Problem to solve
Find the word "Scuola" in the material below and gather every line that contains it.

Data
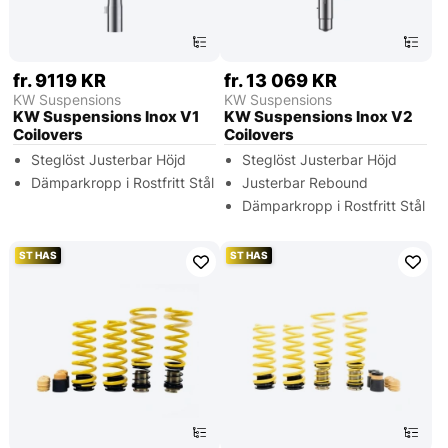
fr. 9119 KR
fr. 13 069 KR
KW Suspensions
KW Suspensions
KW Suspensions Inox V1
KW Suspensions Inox V2
Coilovers
Coilovers
Steglöst Justerbar Höjd
Steglöst Justerbar Höjd
Dämparkropp i Rostfritt Stål
Justerbar Rebound
Dämparkropp i Rostfritt Stål
ST HAS
ST HAS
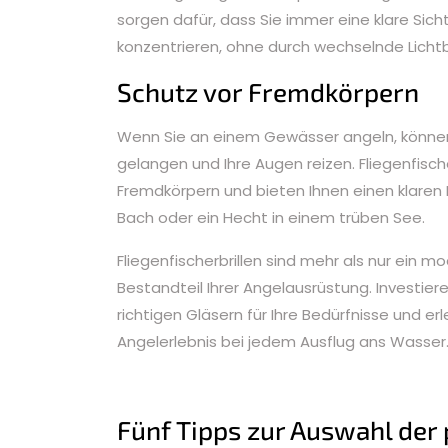
sorgen dafür, dass Sie immer eine klare Sicht
konzentrieren, ohne durch wechselnde Licht
Schutz vor Fremdkörpern
Wenn Sie an einem Gewässer angeln, können I
gelangen und Ihre Augen reizen. Fliegenfisch
Fremdkörpern und bieten Ihnen einen klaren Bli
Bach oder ein Hecht in einem trüben See.
Fliegenfischerbrillen sind mehr als nur ein m
Bestandteil Ihrer Angelausrüstung. Investiere
richtigen Gläsern für Ihre Bedürfnisse und 
Angelerlebnis bei jedem Ausflug ans Wasser
Fünf Tipps zur Auswahl der 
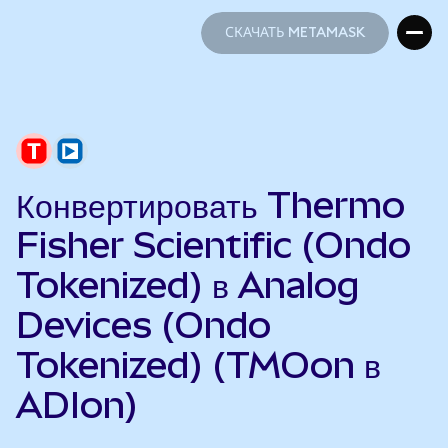
СКАЧАТЬ METAMASK
СКАЧАТЬ METAMASK
Конвертировать Thermo
Fisher Scientific (Ondo
Tokenized) в Analog
Devices (Ondo
Tokenized) (TMOon в
ADIon)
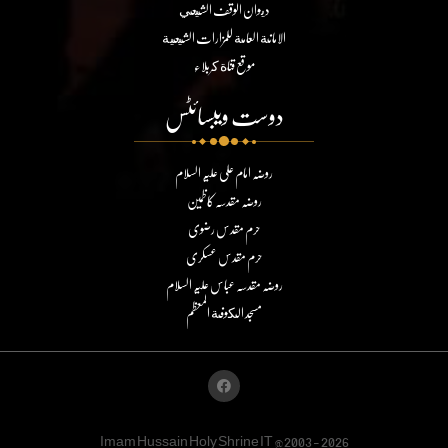
ديوان الوقف الشيعي
الامانة العامة للمزارات الشيعية
موقع قناة كربلاء
دوست ویبسائٹس
روضہ امام علی علیہ السلام
روضہ مقدسہ کاظمین
حرم مقدس رضوی
حرم مقدس عسکری
روضہ مقدسہ عباس علیہ السلام
مسجد الكوفة المعظم
Imam Hussain Holy Shrine IT @2003 - 2026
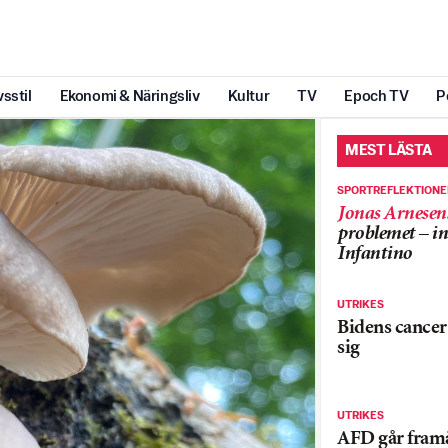
vsstil
Ekonomi & Näringsliv
Kultur
TV
Epoch TV
P
MEST LÄSTA
SPORTREFLEKTION
Jonas Arnesen
problemet – in
Infantino
UTRIKES
Bidens cancer 
sig
UTRIKES
AFD går framå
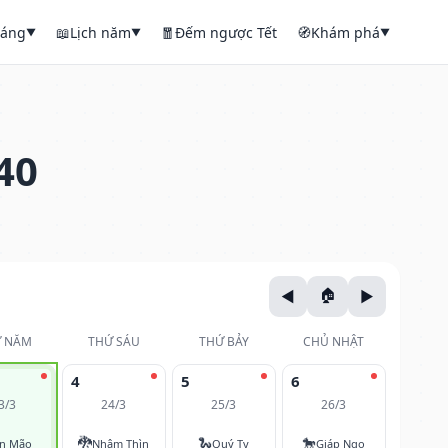
háng
📖
Lịch năm
🧧
Đếm ngược Tết
🧭
Khám phá
▼
▼
▼
40
 NĂM
THỨ SÁU
THỨ BẢY
CHỦ NHẬT
4
5
6
3/3
24/3
25/3
26/3
🐉
🐍
🐎
ân Mão
Nhâm Thìn
Quý Tỵ
Giáp Ngọ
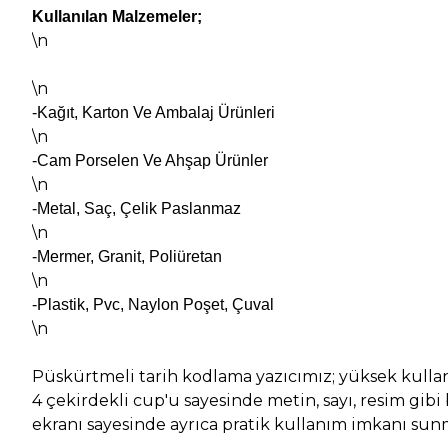
Kullanılan Malzemeler;
\n
\n
-Kağıt, Karton Ve Ambalaj Ürünleri
\n
-Cam Porselen Ve Ahşap Ürünler
\n
-Metal, Saç, Çelik Paslanmaz
\n
-Mermer, Granit, Poliüretan
\n
-Plastik, Pvc, Naylon Poşet, Çuval
\n
Püskürtmeli tarih kodlama yazıcımız; yüksek kullan
4 çekirdekli cup'u sayesinde metin, sayı, resim gib
ekranı sayesinde ayrıca pratik kullanım imkanı sun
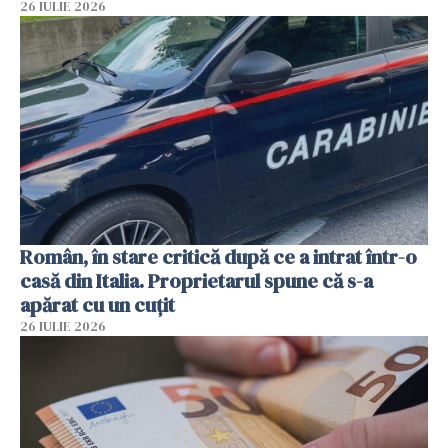
26 IULIE 2026
Român, în stare critică după ce a intrat într-o
casă din Italia. Proprietarul spune că s-a
apărat cu un cuțit
26 IULIE 2026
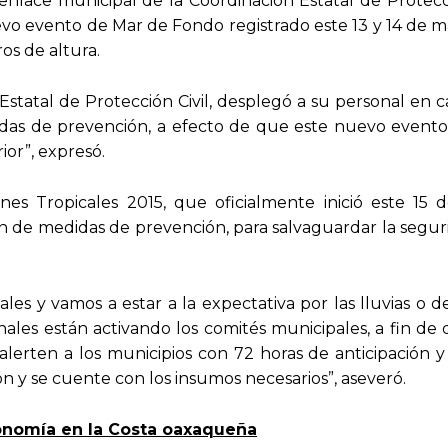
nlace municipal de la Coordinación Estatal de Protecci
vo evento de Mar de Fondo registrado este 13 y 14 de ma
ros de altura.
 Estatal de Protección Civil, desplegó a su personal en
medidas de prevención, a efecto de que este nuevo event
or”, expresó.
es Tropicales 2015, que oficialmente inició este 15 
 de medidas de prevención, para salvaguardar la segurid
ales y vamos a estar a la expectativa por las lluvias o 
nales están activando los comités municipales, a fin de
lerten a los municipios con 72 horas de anticipación 
ón y se cuente con los insumos necesarios”, aseveró.
conomía en la Costa oaxaqueña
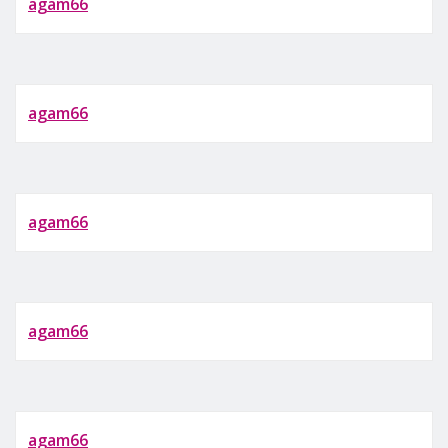
agam66
agam66
agam66
agam66
agam66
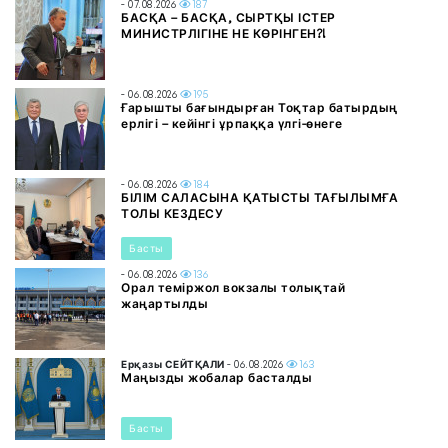
- 07.08.2026
187
БАСҚА – БАСҚА, СЫРТҚЫ ІСТЕР
МИНИСТРЛІГІНЕ НЕ КӨРІНГЕН?!
- 06.08.2026
195
Ғарышты бағындырған Тоқтар батырдың
ерлігі – кейінгі ұрпаққа үлгі-өнеге
- 06.08.2026
184
БІЛІМ САЛАСЫНА ҚАТЫСТЫ ТАҒЫЛЫМҒА
ТОЛЫ КЕЗДЕСУ
Басты
- 06.08.2026
136
Орал теміржол вокзалы толықтай
жаңартылды
Ерқазы СЕЙТҚАЛИ
- 06.08.2026
163
Маңызды жобалар басталды
Басты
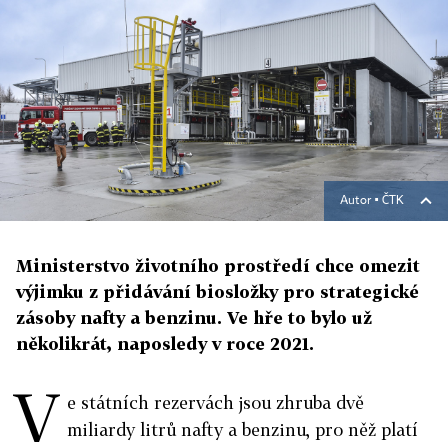
Autor ▪
ČTK
Ministerstvo životního prostředí chce omezit
výjimku z přidávání biosložky pro strategické
zásoby nafty a benzinu. Ve hře to bylo už
několikrát, naposledy v roce 2021.
V
e státních rezervách jsou zhruba dvě
miliardy litrů nafty a benzinu, pro něž platí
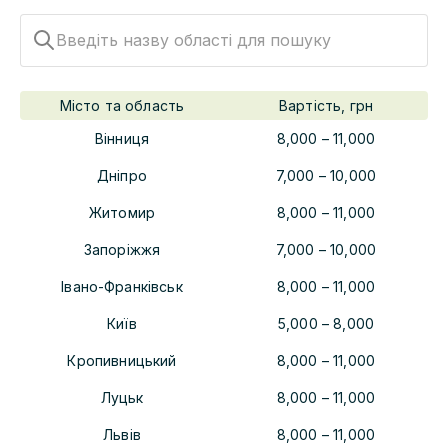
Місто та область
Вартість, грн
Вінниця
8,000
–
11,000
Дніпро
7,000
–
10,000
Житомир
8,000
–
11,000
Запоріжжя
7,000
–
10,000
Івано-Франківськ
8,000
–
11,000
Київ
5,000
–
8,000
Кропивницький
8,000
–
11,000
Луцьк
8,000
–
11,000
Львів
8,000
–
11,000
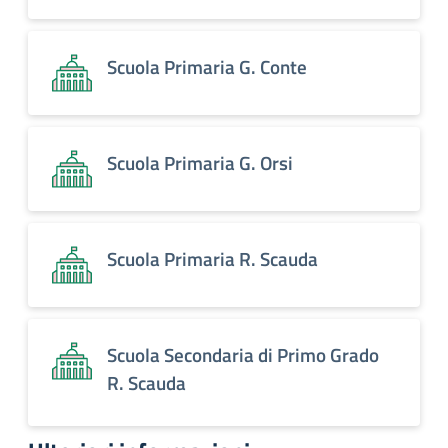
Scuola Primaria G. Conte
Scuola Primaria G. Orsi
Scuola Primaria R. Scauda
Scuola Secondaria di Primo Grado
R. Scauda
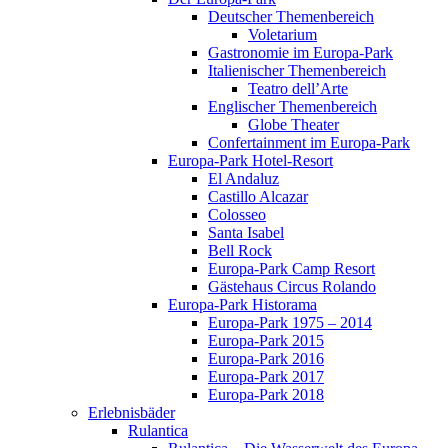
Deutscher Themenbereich
Voletarium
Gastronomie im Europa-Park
Italienischer Themenbereich
Teatro dell’Arte
Englischer Themenbereich
Globe Theater
Confertainment im Europa-Park
Europa-Park Hotel-Resort
El Andaluz
Castillo Alcazar
Colosseo
Santa Isabel
Bell Rock
Europa-Park Camp Resort
Gästehaus Circus Rolando
Europa-Park Historama
Europa-Park 1975 – 2014
Europa-Park 2015
Europa-Park 2016
Europa-Park 2017
Europa-Park 2018
Erlebnisbäder
Rulantica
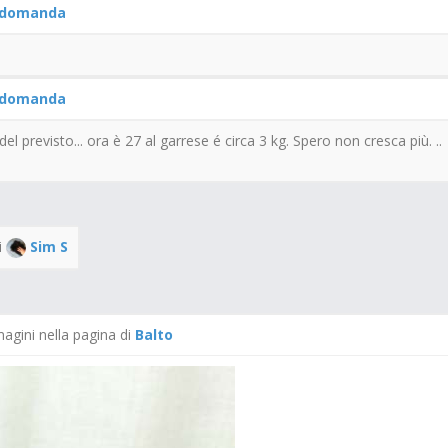
domanda
domanda
l previsto... ora è 27 al garrese é circa 3 kg. Spero non cresca più. ..
i
Sim S
magini nella pagina di
Balto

Exercise output
Scuola Primaria G. Conte
Scuola Primaria G. Orsi
Scuola Primaria R. Scauda
Scuola Secondaria di Primo Grado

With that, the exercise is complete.